_Records contained in a dataset_:
==========

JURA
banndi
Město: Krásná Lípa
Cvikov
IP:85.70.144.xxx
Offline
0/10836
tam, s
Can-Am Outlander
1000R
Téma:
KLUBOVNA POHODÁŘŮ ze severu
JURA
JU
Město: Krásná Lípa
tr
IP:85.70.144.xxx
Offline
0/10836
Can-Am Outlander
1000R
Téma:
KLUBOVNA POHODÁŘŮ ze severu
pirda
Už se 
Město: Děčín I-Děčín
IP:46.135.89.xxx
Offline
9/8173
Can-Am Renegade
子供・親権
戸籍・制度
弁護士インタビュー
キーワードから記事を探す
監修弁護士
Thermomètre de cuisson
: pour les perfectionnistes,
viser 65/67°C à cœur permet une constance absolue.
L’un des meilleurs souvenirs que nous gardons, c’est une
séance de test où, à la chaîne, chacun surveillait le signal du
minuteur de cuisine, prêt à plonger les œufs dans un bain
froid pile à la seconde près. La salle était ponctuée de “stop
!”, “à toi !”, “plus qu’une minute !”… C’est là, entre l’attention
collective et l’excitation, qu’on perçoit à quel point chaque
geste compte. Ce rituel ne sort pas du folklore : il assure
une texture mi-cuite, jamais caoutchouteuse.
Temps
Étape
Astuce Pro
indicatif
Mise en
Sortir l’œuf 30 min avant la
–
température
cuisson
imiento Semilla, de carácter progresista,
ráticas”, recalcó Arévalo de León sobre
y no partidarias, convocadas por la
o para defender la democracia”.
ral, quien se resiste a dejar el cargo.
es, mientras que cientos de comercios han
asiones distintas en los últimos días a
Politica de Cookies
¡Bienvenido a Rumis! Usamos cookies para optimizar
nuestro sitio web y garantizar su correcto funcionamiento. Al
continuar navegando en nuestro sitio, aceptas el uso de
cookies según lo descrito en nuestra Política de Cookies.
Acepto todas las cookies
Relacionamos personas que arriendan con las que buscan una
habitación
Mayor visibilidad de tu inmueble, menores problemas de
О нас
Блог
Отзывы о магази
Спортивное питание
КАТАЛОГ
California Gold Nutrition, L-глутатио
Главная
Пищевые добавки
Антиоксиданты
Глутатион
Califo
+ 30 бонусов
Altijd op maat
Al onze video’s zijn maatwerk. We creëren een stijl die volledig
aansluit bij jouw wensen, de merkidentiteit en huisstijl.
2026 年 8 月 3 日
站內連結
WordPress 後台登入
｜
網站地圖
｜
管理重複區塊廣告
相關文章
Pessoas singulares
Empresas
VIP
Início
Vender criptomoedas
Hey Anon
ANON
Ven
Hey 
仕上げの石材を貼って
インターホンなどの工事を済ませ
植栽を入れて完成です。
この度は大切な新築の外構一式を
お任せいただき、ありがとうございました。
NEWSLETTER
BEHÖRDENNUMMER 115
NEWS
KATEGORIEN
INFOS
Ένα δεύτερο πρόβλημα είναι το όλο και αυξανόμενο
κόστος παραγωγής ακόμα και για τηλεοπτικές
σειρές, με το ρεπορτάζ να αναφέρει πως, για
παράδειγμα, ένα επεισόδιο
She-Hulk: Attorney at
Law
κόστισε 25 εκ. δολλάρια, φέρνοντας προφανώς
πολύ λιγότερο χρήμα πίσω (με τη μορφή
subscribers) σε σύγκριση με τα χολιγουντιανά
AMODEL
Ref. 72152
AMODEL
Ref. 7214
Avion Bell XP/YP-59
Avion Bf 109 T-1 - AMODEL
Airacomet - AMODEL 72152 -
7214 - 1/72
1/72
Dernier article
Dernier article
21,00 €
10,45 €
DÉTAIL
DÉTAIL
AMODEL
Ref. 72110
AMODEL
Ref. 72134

==========

_What the exercise asks_:
Make a copy of each line in the records above that has the word "sitio".

_Task solution_:
nuestro sitio web y garantizar su correcto funcionamiento. Al
continuar navegando en nuestro sitio, aceptas el uso de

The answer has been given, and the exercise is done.